___ TASK INPUT ___

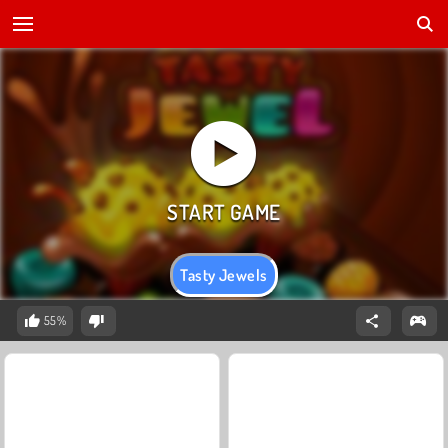
Tasty Jewels
55%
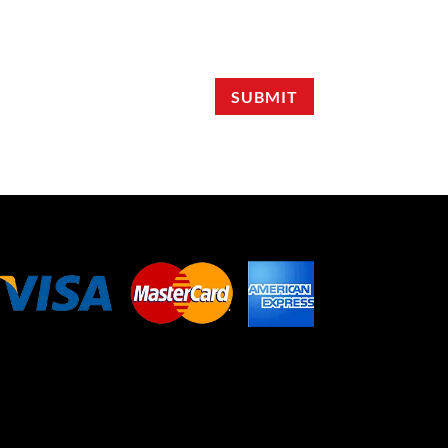
SUBMIT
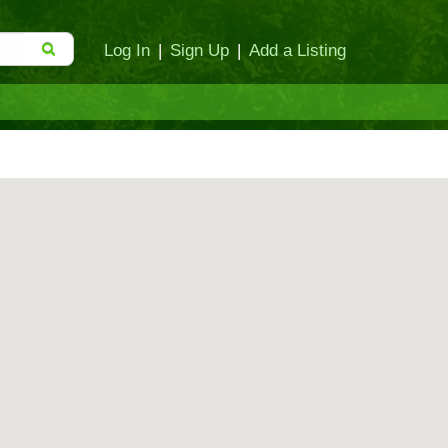
Log In
|
Sign Up
|
Add a Listing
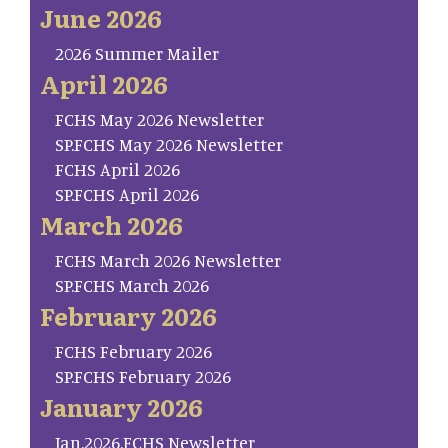
June 2026
2026 Summer Mailer
April 2026
FCHS May 2026 Newsletter
SP.FCHS May 2026 Newsletter
FCHS April 2026
SP.FCHS April 2026
March 2026
FCHS March 2026 Newsletter
SP.FCHS March 2026
February 2026
FCHS February 2026
SP.FCHS February 2026
January 2026
Jan.2026.FCHS Newsletter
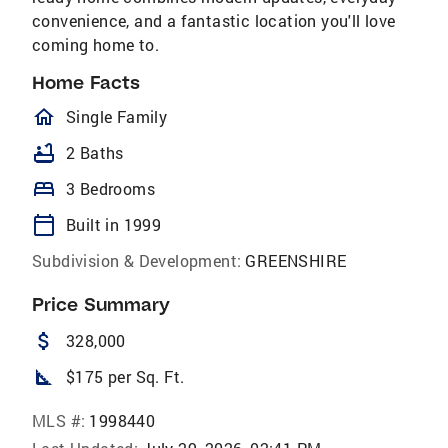
convenience, and a fantastic location you'll love
coming home to.
Home Facts
homeOutlined
Single Family
bathtub
2 Baths
bed
3 Bedrooms
calendar_today
Built in 1999
Subdivision & Development:
GREENSHIRE
Price Summary
attach_money
328,000
square_foot
$175 per Sq. Ft.
MLS #:
1998440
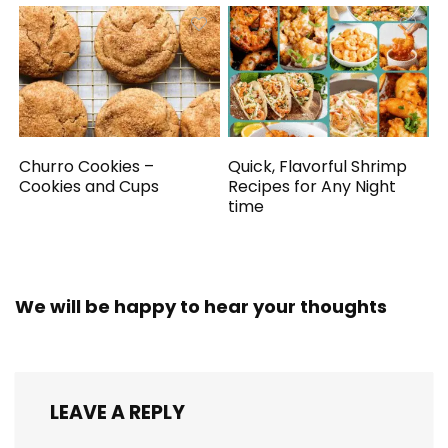
Churro Cookies –
Quick, Flavorful Shrimp
Cookies and Cups
Recipes for Any Night
time
We will be happy to hear your thoughts
LEAVE A REPLY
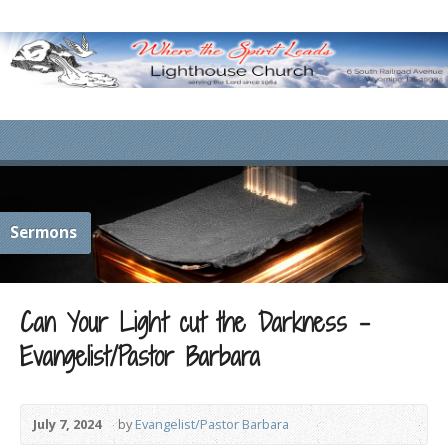
Sermons
Can Your Light cut the Darkness –
Evangelist/Pastor Barbara
July 7, 2024
by
Evangelist/Pastor Barbara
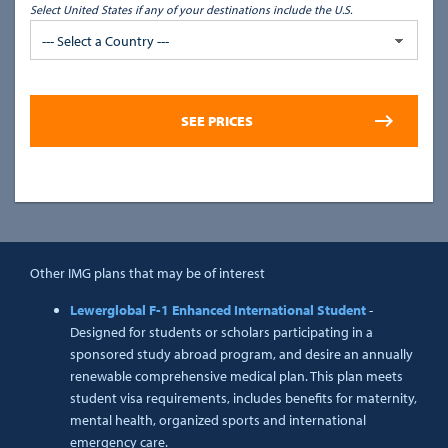
Select United States if any of your destinations include the U.S.
--- Select a Country ---
Other IMG plans that may be of interest
Lewerglobal F-1 Enhanced International Student
-
Designed for students or scholars participating in a
sponsored study abroad program, and desire an annually
renewable comprehensive medical plan. This plan meets
student visa requirements, includes benefits for maternity,
mental health, organized sports and international
emergency care.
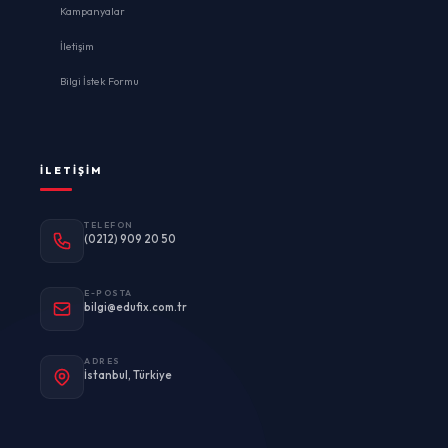
Kampanyalar
İletişim
Bilgi İstek Formu
İLETIŞIM
TELEFON
(0212) 909 20 50
E-POSTA
bilgi@edufix.com.tr
ADRES
İstanbul, Türkiye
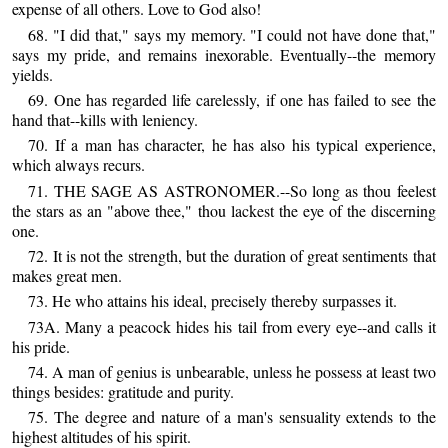
expense of all others. Love to God also!
68. "I did that," says my memory. "I could not have done that,"
says my pride, and remains inexorable. Eventually--the memory
yields.
69. One has regarded life carelessly, if one has failed to see the
hand that--kills with leniency.
70. If a man has character, he has also his typical experience,
which always recurs.
71. THE SAGE AS ASTRONOMER.--So long as thou feelest
the stars as an "above thee," thou lackest the eye of the discerning
one.
72. It is not the strength, but the duration of great sentiments that
makes great men.
73. He who attains his ideal, precisely thereby surpasses it.
73A. Many a peacock hides his tail from every eye--and calls it
his pride.
74. A man of genius is unbearable, unless he possess at least two
things besides: gratitude and purity.
75. The degree and nature of a man's sensuality extends to the
highest altitudes of his spirit.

___

#### WHAT IS NEEDED
What lines in the material above contain the word "that"? Copy them out.

#### TASK RESULT
Other IMG plans that may be of interest
68. "I did that," says my memory. "I could not have done that,"
hand that--kills with leniency.
72. It is not the strength, but the duration of great sentiments that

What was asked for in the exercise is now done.